“About astrology and palmistry: they are good because they make people vivid and full of possibilities. They are communism at its best. Everybody has a birthday and almost everybody has a palm”*…
In a 1938 book, How to Know People by Their Hands, palmist Josef Ranald included these three handprints of Franklin Delano Roosevelt, Benito Mussolini, and Adolf Hitler, analyzing each. His analyses offer an unexpected window into popular perspectives on these leaders’ personalities, before the outbreak of World War II.
“I myself began my study of hands in a spirit of skepticism,” Ranald, who served as an officer in the Austrian army during World War I, admits in the introduction to the book. An encounter with a palmist while Ranald was in the service irritated him rather than impressing him, and while he got out of a tight spot when a prisoner of war by pretending to read the palms of his captors, he reported that he still saw the practice as a scam. (Such admissions of doubt may have been well-designed to gain credibility with his reading audience.)
As a newspaper correspondent, Ranald had contact with many people, whose palms he read on a lark. He wrote that he came to see the practice as scientific: he gathered ten thousand such handprints, using sensitized paper (some sheets of which he included in the back of this book, so that the reader could follow his lead). “With a larger and larger sampling to go by, I felt that I could draw some conclusions from my findings,” he wrote. “On the basis of probabilities derived from statistical averages, I could associate certain markings in the hand with certain characteristics in men and women.”
The spatulate hand of FDR, Ranald wrote, belonged to a person of “advanced and liberal views.” The president was “social-minded,” “of sanguinary temperament,” not at all reclusive or introverted. (Read Ranald’s full analysis of FDR here.)
Read Mussolini’s and Hitler’s palms at Rebecca Onion’s “Handprints of Hitler, Mussolini, and FDR, Analyzed by a Palm Reader in 1938.” (From the Tumblr of the Public Domain Review, reposted from Tumblr user nemfrog.

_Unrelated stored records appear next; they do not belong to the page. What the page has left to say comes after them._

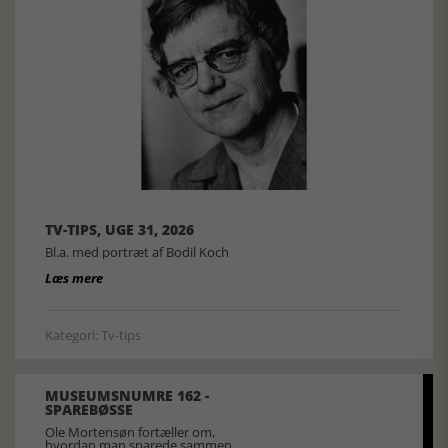
TV-TIPS, UGE 31, 2026
Bl.a. med portræt af Bodil Koch
Læs mere
Kategori: Tv-tips
MUSEUMSNUMRE 162 -
SPAREBØSSE
Ole Mortensøn fortæller om,
hvordan man sparede sammen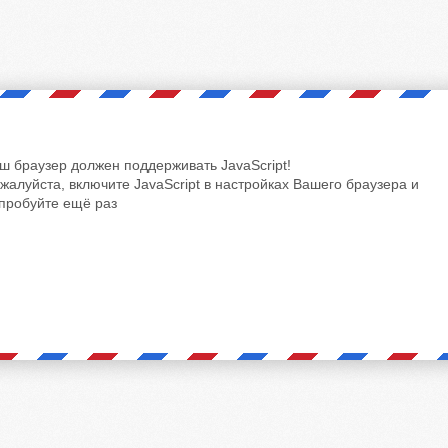
ш браузер должен поддерживать JavaScript!
жалуйста, включите JavaScript в настройках Вашего браузера и
пробуйте ещё раз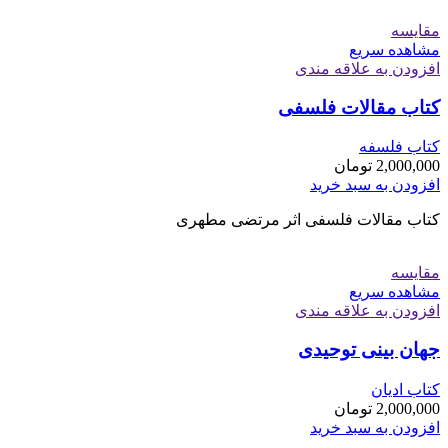
مقایسه
مشاهده سریع
افزودن به علاقه مندی
کتاب مقالات فلسفی
کتاب فلسفه
2,000,000
تومان
افزودن به سبد خرید
کتاب مقالات فلسفی اثر مرتضی مطهری
مقایسه
مشاهده سریع
افزودن به علاقه مندی
جهان بینی توحیدی
کتاب ادیان
2,000,000
تومان
افزودن به سبد خرید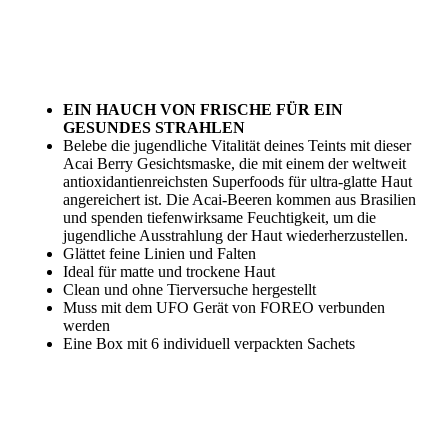
EIN HAUCH VON FRISCHE FÜR EIN
GESUNDES STRAHLEN
Belebe die jugendliche Vitalität deines Teints mit dieser
Acai Berry Gesichtsmaske, die mit einem der weltweit
antioxidantienreichsten Superfoods für ultra-glatte Haut
angereichert ist. Die Acai-Beeren kommen aus Brasilien
und spenden tiefenwirksame Feuchtigkeit, um die
jugendliche Ausstrahlung der Haut wiederherzustellen.
Glättet feine Linien und Falten
Ideal für matte und trockene Haut
Clean und ohne Tierversuche hergestellt
Muss mit dem UFO Gerät von FOREO verbunden
werden
Eine Box mit 6 individuell verpackten Sachets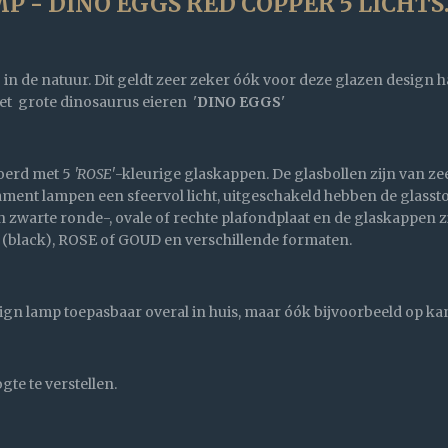
- DINO EGGS RED COPPER 5 LICHTS
g in de natuur. Dit geldt zeer zeker óók voor deze glazen desig
et grote dinosaurus eieren '
DINO EGGS
'
oerd met 5
'ROSE'
-kleurige glaskappen. De glasbollen zijn van ze
ent lampen een sfeervol licht, uitgeschakeld hebben de glasstol
 zwarte ronde-, ovale of rechte plafondplaat en de glaskappen z
(black), ROSE of GOUD en verschillende formaten.
sign lamp toepasbaar overal in huis, maar óók bijvoorbeeld op k
te te verstellen.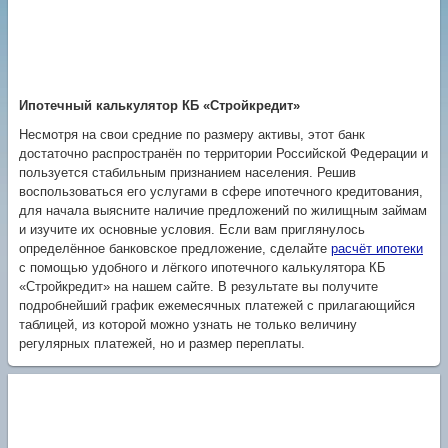
Ипотечный калькулятор КБ «Стройкредит»
Несмотря на свои средние по размеру активы, этот банк
достаточно распространён по территории Российской Федерации и
пользуется стабильным признанием населения. Решив
воспользоваться его услугами в сфере ипотечного кредитования,
для начала выясните наличие предложений по жилищным займам
и изучите их основные условия. Если вам приглянулось
определённое банковское предложение, сделайте
расчёт ипотеки
с помощью удобного и лёгкого ипотечного калькулятора КБ
«Стройкредит» на нашем сайте. В результате вы получите
подробнейший график ежемесячных платежей с прилагающийся
таблицей, из которой можно узнать не только величину
регулярных платежей, но и размер переплаты.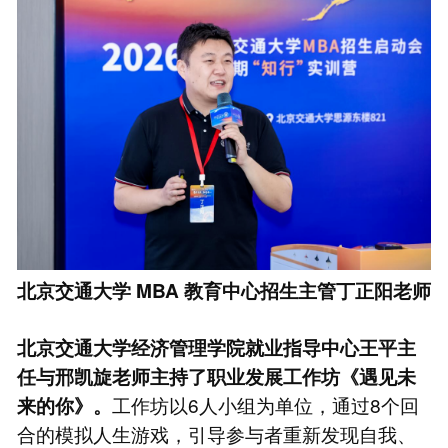
北京交通大学
MBA
教育中心招生主管丁正阳老师
北京交通大学经济管理学院就业指导中心王平主
任与邢凯旋老师主持了职业发展工作坊《遇见未
工作坊以6人小组为单位，通过8个回
来的你》。
合的模拟人生游戏，引导参与者重新发现自我、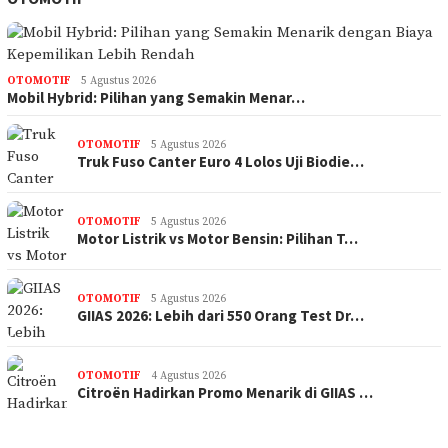
OTOMOTIF
5 Agustus 2026
Mobil Hybrid: Pilihan yang Semakin Menar…
OTOMOTIF
5 Agustus 2026
Truk Fuso Canter Euro 4 Lolos Uji Biodie…
OTOMOTIF
5 Agustus 2026
Motor Listrik vs Motor Bensin: Pilihan T…
OTOMOTIF
5 Agustus 2026
GIIAS 2026: Lebih dari 550 Orang Test Dr…
OTOMOTIF
4 Agustus 2026
Citroën Hadirkan Promo Menarik di GIIAS …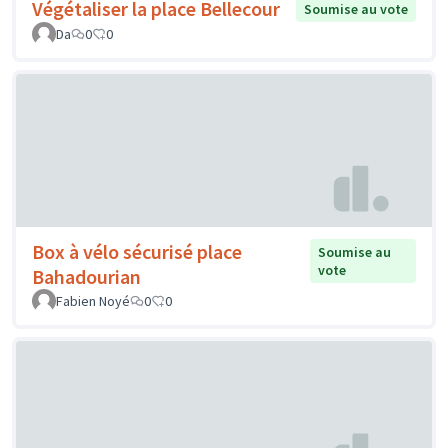
Végétaliser la place Bellecour
Soumise au vote
Da
0
0
Box à vélo sécurisé place
Soumise au
vote
Bahadourian
Fabien Noyé
0
0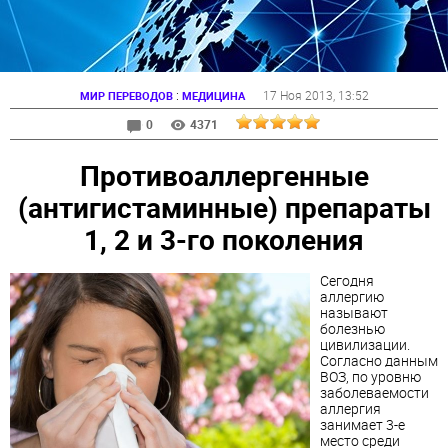
:
17 Ноя 2013
, 13:52
МИР ПЕРЕВОДОВ
МЕДИЦИНА
0
4371
Противоаллергенные
(антигистаминные) препараты
1, 2 и 3-го поколения
Сегодня
аллергию
называют
болезнью
цивилизации.
Согласно данным
ВОЗ, по уровню
заболеваемости
аллергия
занимает 3-е
место среди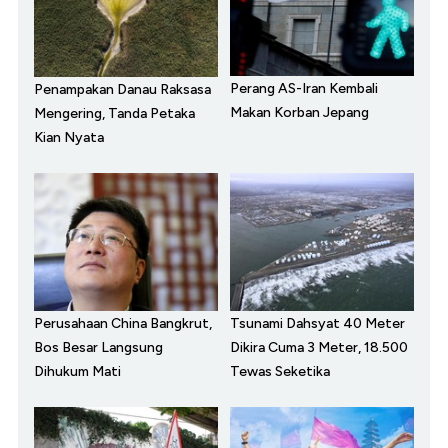
Perang AS-Iran Kembali
Penampakan Danau Raksasa
Makan Korban Jepang
Mengering, Tanda Petaka
Kian Nyata
Perusahaan China Bangkrut,
Tsunami Dahsyat 40 Meter
Bos Besar Langsung
Dikira Cuma 3 Meter, 18.500
Dihukum Mati
Tewas Seketika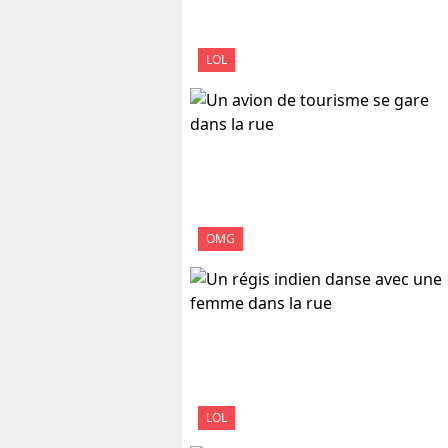
LOL
OMG
LOL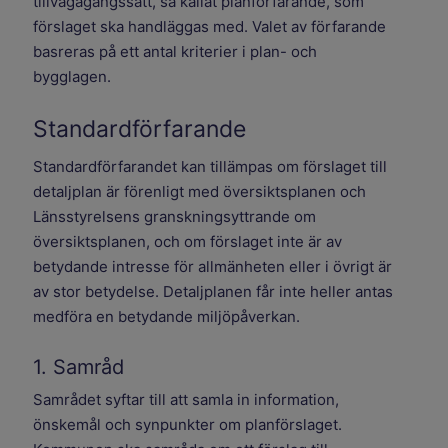
tillvägagångssätt, så kallat planförfarande, som
förslaget ska handläggas med. Valet av förfarande
basreras på ett antal kriterier i plan- och
bygglagen.
Standardförfarande
Standardförfarandet kan tillämpas om förslaget till
detaljplan är förenligt med översiktsplanen och
Länsstyrelsens granskningsyttrande om
översiktsplanen, och om förslaget inte är av
betydande intresse för allmänheten eller i övrigt är
av stor betydelse. Detaljplanen får inte heller antas
medföra en betydande miljöpåverkan.
1. Samråd
Samrådet syftar till att samla in information,
önskemål och synpunkter om planförslaget.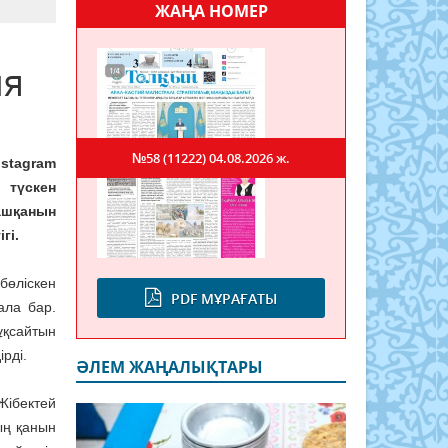
ЖАҢА НОМЕР
ия
№58 (11222)
04.08.2026 ж.
stagram
 түскен
 ашқанын
ігі.
бөліскен
PDF МҰРАҒАТЫ
ала бар.
қсайтын
рді.
ӘЛЕМ ЖАҢАЛЫҚТАРЫ
Жібектей
ың қанын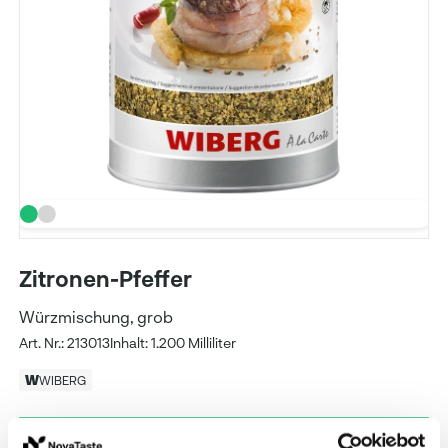
Zitronen-Pfeffer
Würzmischung, grob
Art. Nr.: 213013
Inhalt: 1.200 Milliliter
WIBERG
Preise und Verfügbarkeit sehen unsere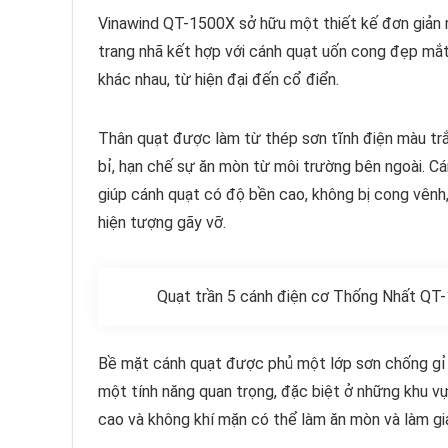
Vinawind QT-1500X sở hữu một thiết kế đơn giản 
trang nhã kết hợp với cánh quạt uốn cong đẹp mắt
khác nhau, từ hiện đại đến cổ điển.
Thân quạt được làm từ thép sơn tĩnh điện màu tr
bỉ, hạn chế sự ăn mòn từ môi trường bên ngoài. Cá
giúp cánh quạt có độ bền cao, không bị cong vênh,
hiện tượng gãy vỡ.
Quạt trần 5 cánh điện cơ Thống Nhất QT-1
Bề mặt cánh quạt được phủ một lớp sơn chống gỉ đ
một tính năng quan trọng, đặc biệt ở những khu vự
cao và không khí mặn có thể làm ăn mòn và làm gi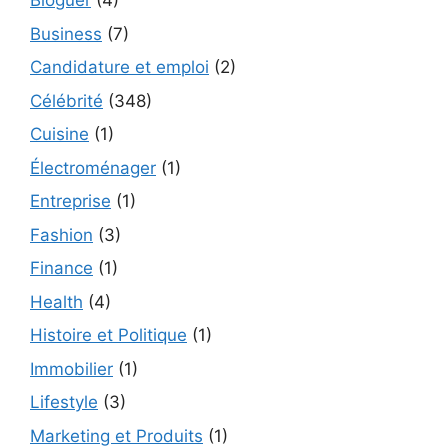
Bloguer
(4)
Business
(7)
Candidature et emploi
(2)
Célébrité
(348)
Cuisine
(1)
Électroménager
(1)
Entreprise
(1)
Fashion
(3)
Finance
(1)
Health
(4)
Histoire et Politique
(1)
Immobilier
(1)
Lifestyle
(3)
Marketing et Produits
(1)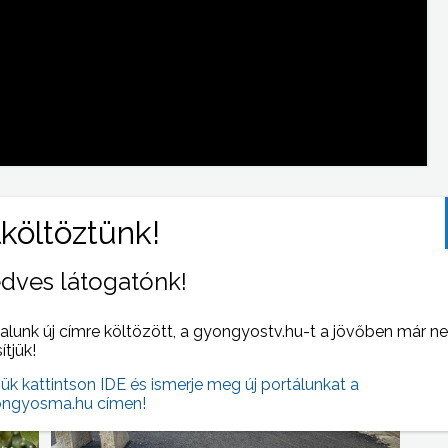
 NAPI HÍREI
dves látogatónk!
(2022-08-17 )
alunk új címre költözött, a gyongyostv.hu-t a jövőben már n
sítjük!
jük kattintson IDE és ismerje meg új portálunkat a
ngyosma.hu címen!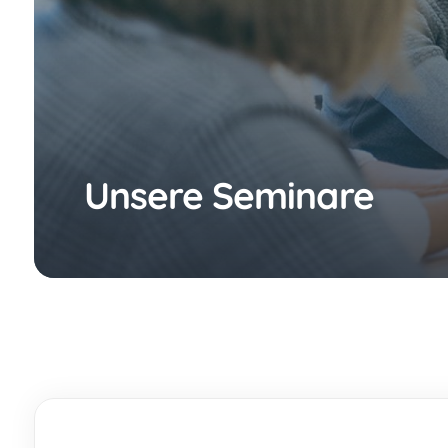
Unsere Seminare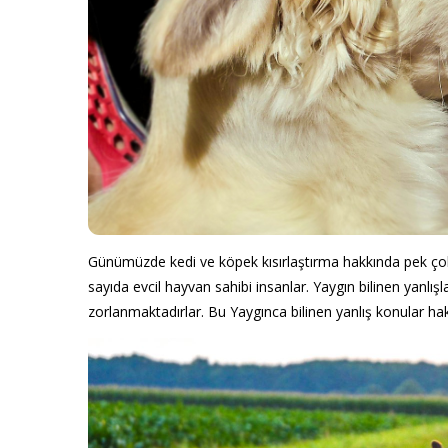
Günümüzde kedi ve köpek kısırlaştırma hakkında pek çok 
sayıda evcil hayvan sahibi insanlar. Yaygın bilinen yanlı
zorlanmaktadırlar. Bu Yaygınca bilinen yanlış konular ha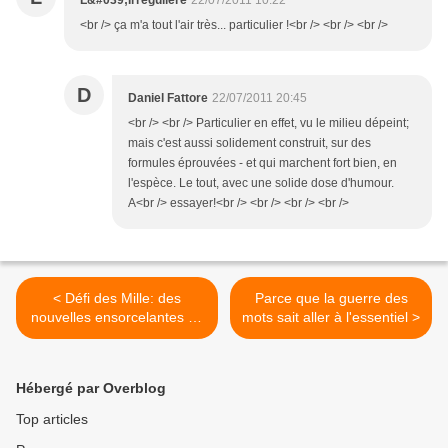
L&#039;Irrégulière
22/07/2011 10:22
<br /> ça m'a tout l'air très... particulier !<br /> <br /> <br />
D
Daniel Fattore
22/07/2011 20:45
<br /> <br /> Particulier en effet, vu le milieu dépeint;
mais c'est aussi solidement construit, sur des
formules éprouvées - et qui marchent fort bien, en
l'espèce. Le tout, avec une solide dose d'humour.
A<br /> essayer!<br /> <br /> <br /> <br />
< Défi des Mille: des
Parce que la guerre des
nouvelles ensorcelantes de
mots sait aller à l'essentiel >
Lili
Hébergé par Overblog
Top articles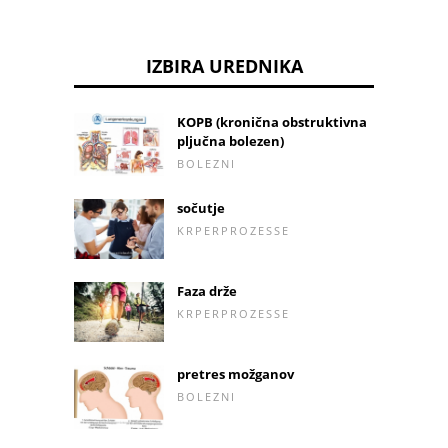
IZBIRA UREDNIKA
KOPB (kronična obstruktivna
pljučna bolezen)
BOLEZNI
sočutje
KRPERPROZESSE
Faza drže
KRPERPROZESSE
pretres možganov
BOLEZNI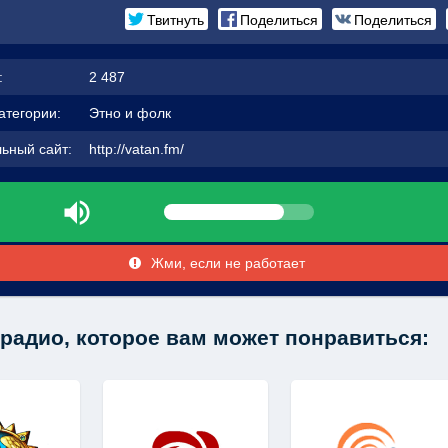
Твитнуть
Поделиться
Поделиться
:
2 487
атегории:
Этно и фолк
ьный сайт:
http://vatan.fm/
Жми, если не работает
радио, которое вам может понравиться: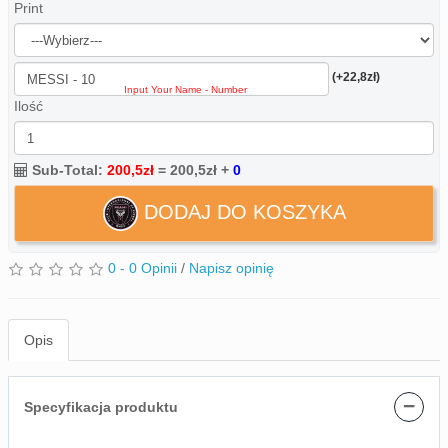
Print
(+22,8zł)
Ilość
Sub-Total:
200,5zł
=
200,5zł
+
0
DODAJ DO KOSZYKA
0 - 0 Opinii
/
Napisz opinię
Opis
−
Specyfikacja produktu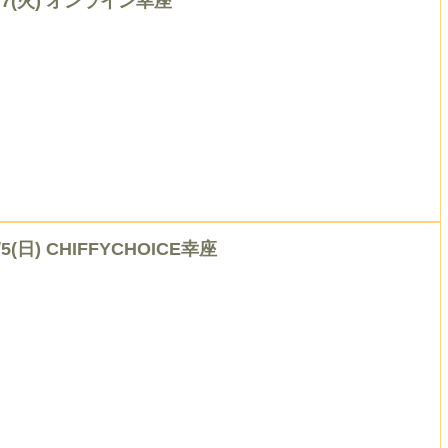
/7(火) オンライン幸座
/5(日) CHIFFYCHOICE幸座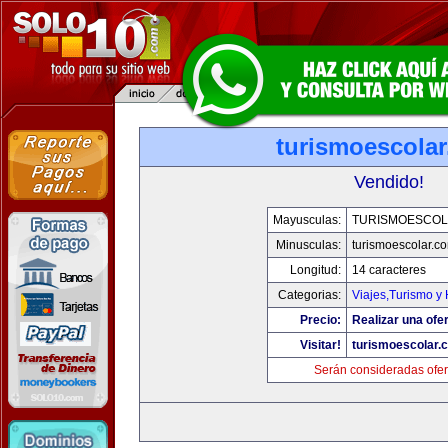
turismoescola
Vendido!
Mayusculas:
TURISMOESCOL
Minusculas:
turismoescolar.c
Longitud:
14 caracteres
Categorias:
Viajes,Turismo y
Precio:
Realizar una ofer
Visitar!
turismoescolar.
Serán consideradas ofer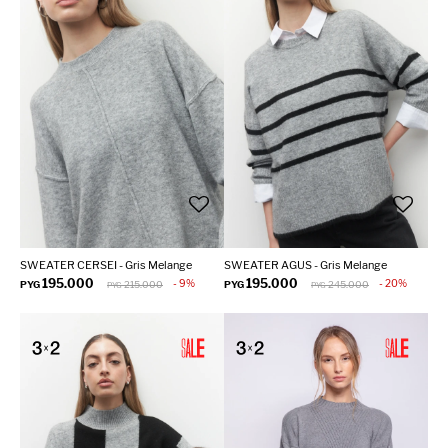
SWEATER CERSEI - Gris Melange
SWEATER AGUS - Gris Melange
195.000
195.000
9
20
PYG
215.000
PYG
245.000
PYG
PYG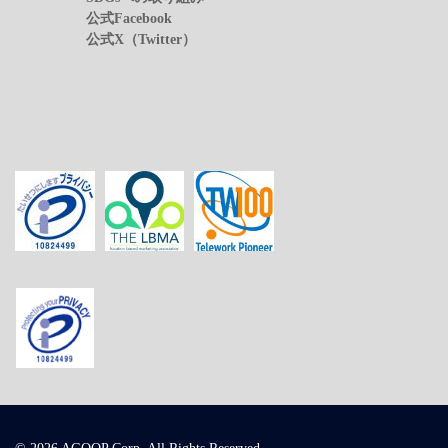
公式Facebook
公式X（Twitter）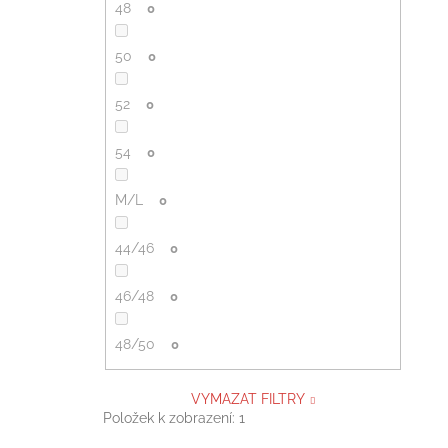
48
0
50
0
52
0
54
0
M/L
0
44/46
0
46/48
0
48/50
0
VYMAZAT FILTRY
Položek k zobrazení:
1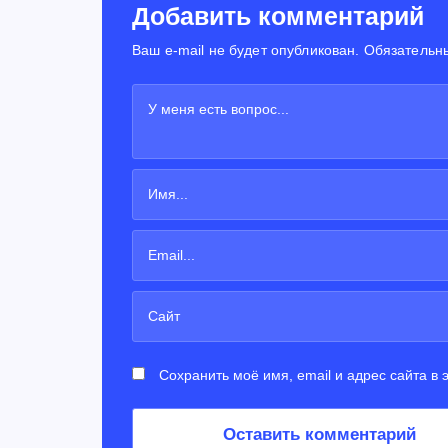
Добавить комментарий
Ваш e-mail не будет опубликован. Обязательн
Сохранить моё имя, email и адрес сайта в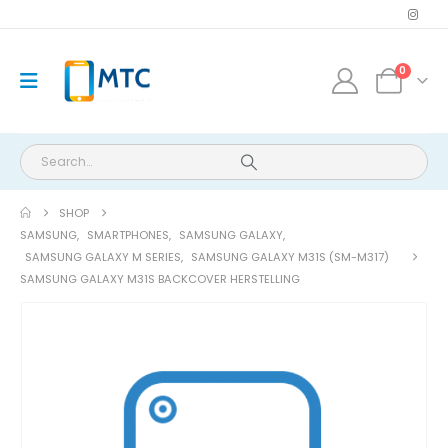
0
SHOP
SAMSUNG
,
SMARTPHONES
,
SAMSUNG GALAXY
,
SAMSUNG GALAXY M SERIES
,
SAMSUNG GALAXY M31S (SM-M317)
SAMSUNG GALAXY M31S BACKCOVER HERSTELLING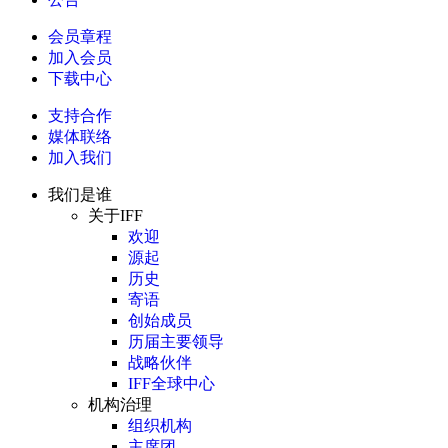
会员章程
加入会员
下载中心
支持合作
媒体联络
加入我们
我们是谁
关于IFF
欢迎
源起
历史
寄语
创始成员
历届主要领导
战略伙伴
IFF全球中心
机构治理
组织机构
主席团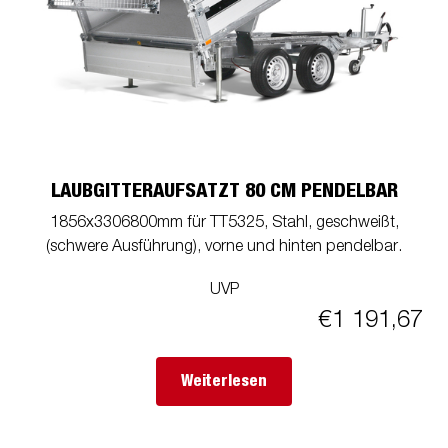
LAUBGITTERAUFSATZT 80 CM PENDELBAR
1856x3306800mm für TT5325, Stahl, geschweißt,
(schwere Ausführung), vorne und hinten pendelbar.
UVP
€1 191,67
Weiterlesen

The Internet Archive’s copy of the book was scanned from the collection of the Prelinger Library.)
* Kurt Vonnegut
As we trace out life lines, we might spare a thought for Heinz Edgar Lehmann; he died on this date in 1999. A psychiatrist who recalled that at the beginning of his practice, in Canada in the 1930s, psychiatric hospitals were “Snake Pits,” Dr. Lehmann led the transformation of North American asylums into the therapeutic environments they are today. But Lehmann’s greatest legacy was a single pill – Largactil (chlorpromazine hydrochloride, best known on the U.S. as Thorazine), the first anti-psychotic drug used in North America. In successfully treating patients with this drug, Lehmann introduced the world to the idea that biology plays a role in mental illness. Chlorpromazine remains on the World Health Organization’s List of Essential Medicines, a list of the most important medication needed in a basic health system.